I've also modified pdf-fullrewrite so that it can deal with password-protected 
files, do incremental updates instead of a full rewrite, and verify the 
generated file by comparing each object in the new document with the original 
one. This allows for automated testing -- more details below.

Note that the patches do *not* implement support for encrypted files in utils 
tools such as pdfunite or pdfseparate.

--- Patches 0001-0002 -- Decrypt.cc: Added support for encryption
The first two patches affect Decrypt.cc/h, and create the EncryptStream 
class, which is a filter stream that gives encrypted data in output.

In detail, in patch 0001 I split the existing DecryptStream class in two 
classes (BaseCryptStream, that does key initialization, and DecryptStream, 
that actually decrypts data). I've also rewritten getChar to internally call 
lookChar, so that its logic needn't be duplicated.

Patch 0002 creates the EncryptStream class and adds support for AES and 
AES-256 encryption (RC4 encrypts using the same algorithm as decryption, 
therefore no new code was needed for RC4).

--- Patches 0003-0005 -- goo/grandom.cc: Pseudo-random number generation
Patches 0003-0005 are about pseudo-random number generation: I need random 
numbers to initialize AES and AES-256 cipher block chaining. They needn't be 
unpredictable, because they're stored in plain text, they just needed to be 
different each time.

Calling srand and rand within a library seems a bad idea, because the 
calling application may have already seeded srand with a known value to get a 
predictable sequence of numbers and, if we called srand or rand again, we 
would affect that sequence.
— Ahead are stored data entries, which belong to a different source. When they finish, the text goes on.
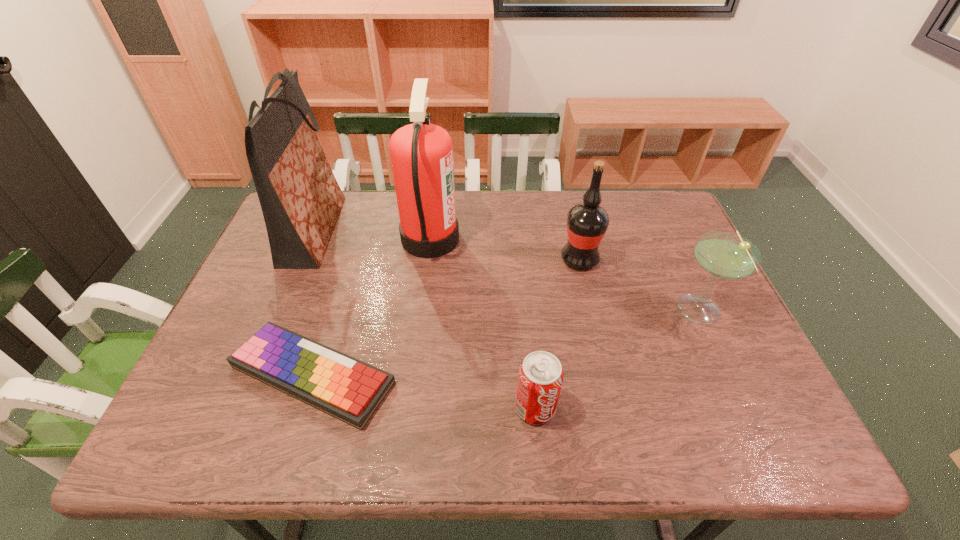 You are a GUI agent. You are given a task and a screenshot of the screen. Output one action in this format:
    pyautogui.click(x=<x>, y=<y>)
    Task: Click on the vacant space that satisfies the following two spatial constraints: 1. at the nozzle of the fire extinguisher; 2. on the right side of the fifth object from left to right
    The width and height of the screenshot is (960, 540).
    Given the screenshot: What is the action you would take?
    pyautogui.click(x=428, y=259)

Find the location of a particular element. vacant space that satisfies the following two spatial constraints: 1. on the front-facing side of the third object from right to left; 2. on the left side of the shopping bag is located at coordinates (242, 408).

This screenshot has width=960, height=540. Find the location of `vacant area that satisfies the following two spatial constraints: 1. on the front-facing side of the computer keyboard; 2. on the left side of the shopping bag`. vacant area that satisfies the following two spatial constraints: 1. on the front-facing side of the computer keyboard; 2. on the left side of the shopping bag is located at coordinates (255, 375). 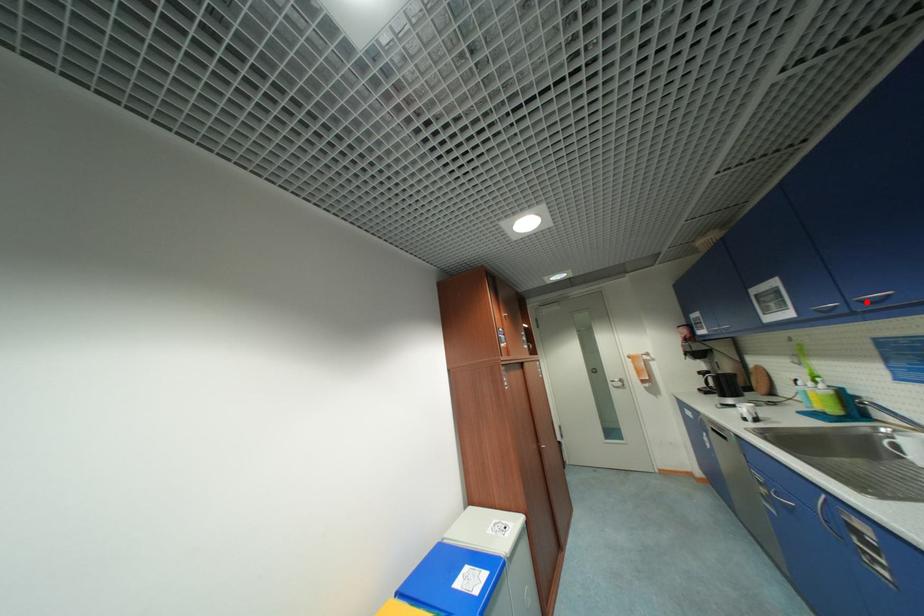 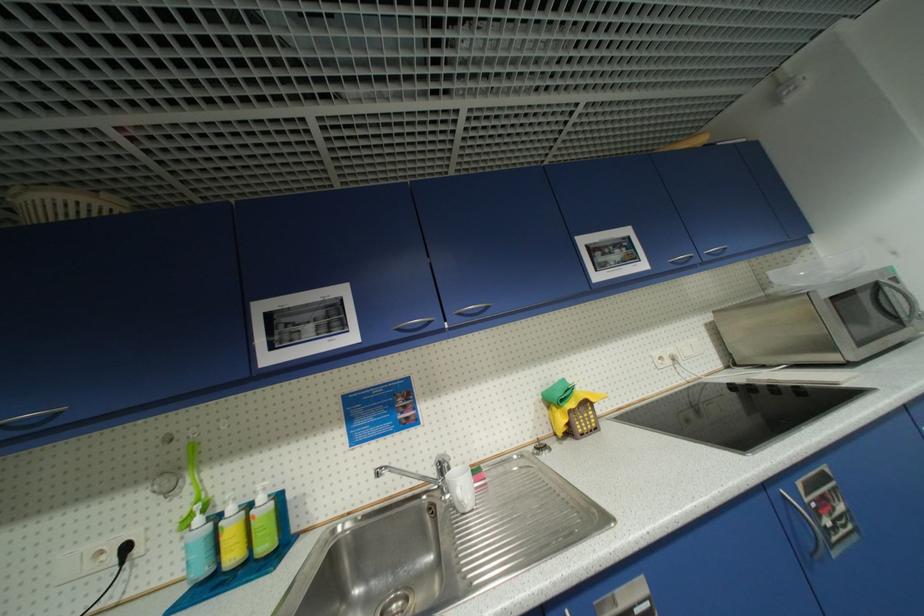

Therefore, patch 0003 adds a goo/grandom.cc file 
to generate random numbers in a safe way when possible. If rand_r is available 
(POSIX), it uses it. Otherwise it relies on unsafe srand/rand calls. 
Other safe methods will have to be developed for other platforms.

Patch 0004 replaces an existing occurrence of srand+rand calls in 
SplashScreen::buildSCDMatrix with grandom calls. Note that previously rand was 
seeded with a known value, therefore it always gave the same sequence of 
numbers. Now the sequence is different each time, and I don't know if this is 
an issue.

Patch 0005 uses grandom to initialize AES encryption.

--- Patch 0006 -- FlateStream::unfilteredReset fix
Patch 0006 fixes FlateStream::unfilteredReset so that is actually calls 
unfilteredReset on the base stream (instead of reset), so that 
FlateStream::getUnfilteredChar (inherited from FilterStream) can work 
properly. This is the same behavior as all other FilterStream-derived 
classes (see 9b72ee4e4c8658b2f7cd542d601a5c3be621d3fc).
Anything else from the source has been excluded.